\MakeSentenceCase and friends doesn’t work with constructs like {\char"00E5}

hmalmedal commented 12 years ago

The question biblatex-apa and Unicode characters on TeX.SX demonstrates that the command \MakeSentenceCase doesn’t work for constructs such as {\char"00E5}.

josephwright commented 12 years ago

I'll take a look at this: I think it's in my 'area' for biblatex :-)

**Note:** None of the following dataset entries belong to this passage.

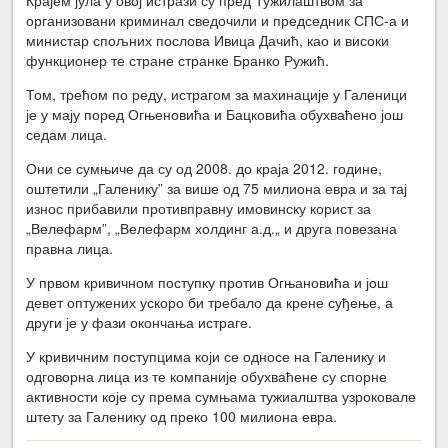
организовани криминал сведочили и председник СПС-а и
министар спољних послова Ивица Дачић, као и високи
функционер те стране странке Бранко Ружић.
Том, трећом по реду, истрагом за махинације у Галеници
је у мају поред Огњеновића и Бацковића обухваћено још
седам лица.
Они се сумњиче да су од 2008. до краја 2012. године,
оштетили „Галенику” за више од 75 милиона евра и за тај
износ прибавили противправну имовинску корист за
„Велефарм”, „Велефарм холдинг а.д.„ и друга повезана
правна лица.
У првом кривичном поступку против Огњановића и још
девет оптужених ускоро би требало да крене суђење, а
други је у фази окончања истраге.
У кривичним поступцима који се односе на Галенику и
одговорна лица из те компаније обухваћене су спорне
активности које су према сумњама тужиалштва узроковале
штету за Галенику од преко 100 милиона евра.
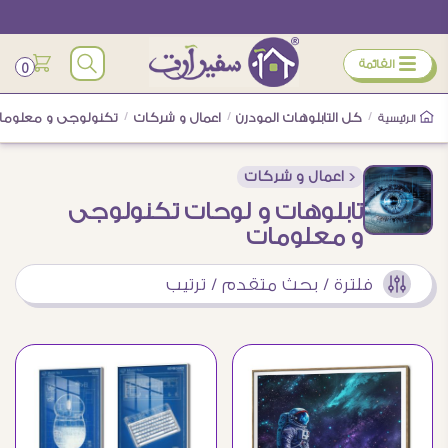
ÿ
القائمة
0
/
كل التابلوهات المودرن
/
اعمال و شركات
/
تكنولوجى و معلوما
الرئيسية
< اعمال و شركات
تابلوهات و لوحات تكنولوجى
و معلومات
فلترة / بحث متقدم / ترتيب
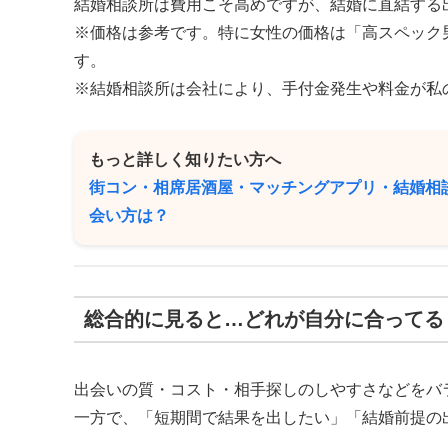
結婚相談所は費用こそ高めですが、結婚に直結する
※価格は参考です。特に女性の価格は「高スペック
す。
※結婚相談所は会社により、手付金発生や料金が私
もっと詳しく知りたい方へ
街コン・相席居酒屋・マッチングアプリ・結婚相
会い方は？
総合的に見ると…どれが自分に合ってる
出会いの質・コスト・相手探しのしやすさなどをバ
一方で、「短期間で結果を出したい」「結婚前提の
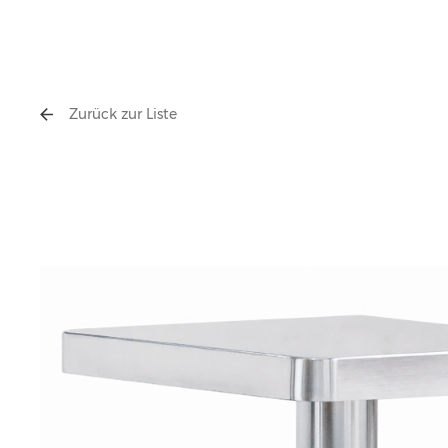
Zurück zur Liste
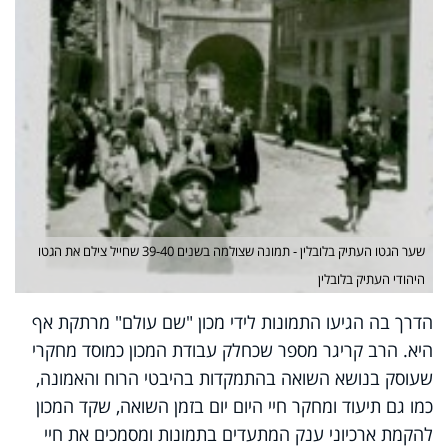
שער הגטו העתיק בלובלין - תמונה שצולמה בשנים 39-40 שחייל צילם את הגטו
היהודי העתיק בלובלין
הדרך בה הגיעו התמונות לידי מכון "שם עולם" מרתקת אף
היא. הרב קריגר מספר שכחלק עבודת המכון כמוסד מחקרי
שעוסק בנושא השואה בהתמקדות בהיבטי הרוח והאמונה,
כמו גם תיעוד ומחקר חיי היום יום בזמן השואה, שקד המכון
להקמת ארכיוני ענק המתעדים בתמונות ומסמכים את חיי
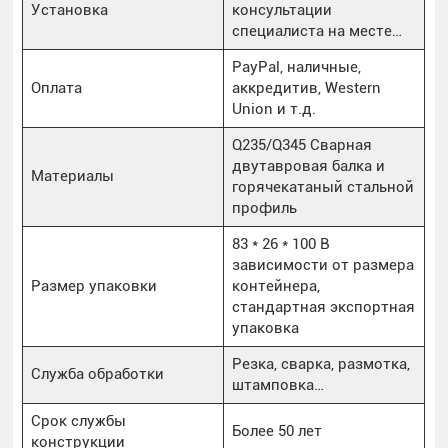
Установка
консультации
специалиста на месте…
PayPal, наличные,
Оплата
аккредитив, Western
Union и т.д.
Q235/Q345 Сварная
двутавровая балка и
Материалы
горячекатаный стальной
профиль
83 * 26 * 100 В
зависимости от размера
Размер упаковки
контейнера,
стандартная экспортная
упаковка
Резка, сварка, размотка,
Служба обработки
штамповка…
Срок службы
Более 50 лет
конструкции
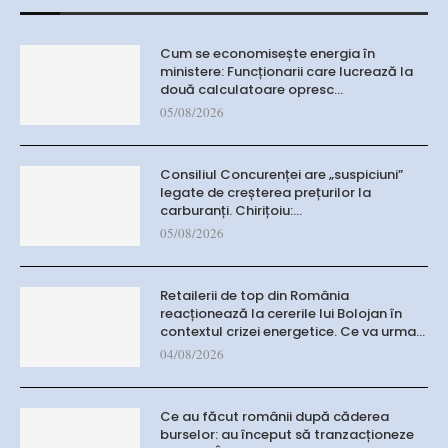
Cum se economisește energia în
ministere: Funcționarii care lucrează la
două calculatoare opresc…
05/08/2026
Consiliul Concurenței are „suspiciuni”
legate de creșterea prețurilor la
carburanți. Chirițoiu:…
05/08/2026
Retailerii de top din România
reacționează la cererile lui Bolojan în
contextul crizei energetice. Ce va urma…
04/08/2026
Ce au făcut românii după căderea
burselor: au început să tranzacționeze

josephwright commented 12 years ago

This is actually at least in part due to the standard behaviour of \MakeLowercase (which does the case changing): try for example

\MakeLowercase{{\char"00E5}{\char"00E6}}}

which will fail. The way biblatex approaches this issue is to assume that groups which start with a control sequence need case changing, but those that do not should be left alone. Thus we can fix the behaviour with

\long\def\blx@mksc@ingroup#1&#2{%
  \if\noexpand\@let@token\relax
    \if\@let@token\char
      \blx@mksc@nocase{{#2}}%
     \else
    \blx@mksc@locase{{#2}}%  
    \fi
  \else
    \blx@mksc@nocase{{#2}}%
  \fi}

with the only question therefore being do we want to support this? Using \char does seem a bit odd in a world of UTF-8 input.

demdren commented 12 years ago

Since I'm the guy who raised the issue on tex stackexchange, I would like to suggest that you do want to support this. Back when I used MSWord and I would submit papers both in .doc and .pdf formants, the receivers/editors would often guess what characters I had used, and they would try to somewhat replicate them using the fonts they had. As a result, I would often need to send them letters pointing out character by character what the Unicode codes were, so that they would get it right.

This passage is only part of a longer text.